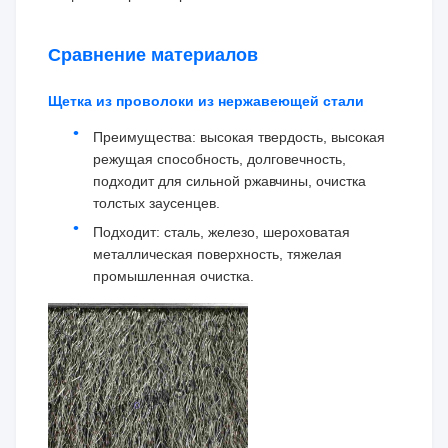
Сравнение материалов
Щетка из проволоки из нержавеющей стали
Преимущества: высокая твердость, высокая
режущая способность, долговечность,
подходит для сильной ржавчины, очистка
толстых заусенцев.
Подходит: сталь, железо, шероховатая
металлическая поверхность, тяжелая
промышленная очистка.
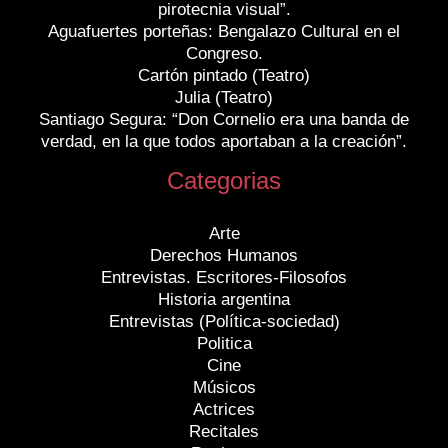
pirotecnia visual”.
Aguafuertes porteñas: Bengalazo Cultural en el
Congreso.
Cartón pintado (Teatro)
Julia (Teatro)
Santiago Segura: “Don Cornelio era una banda de
verdad, en la que todos aportaban a la creación”.
Categorias
Arte
Derechos Humanos
Entrevistas. Escritores-Filosofos
Historia argentina
Entrevistas (Política-sociedad)
Politica
Cine
Músicos
Actrices
Recitales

» Activity
Show the lines of the records that contain the word "Entrevistas".

» Result
Entrevistas. Escritores-Filosofos
Entrevistas (Política-sociedad)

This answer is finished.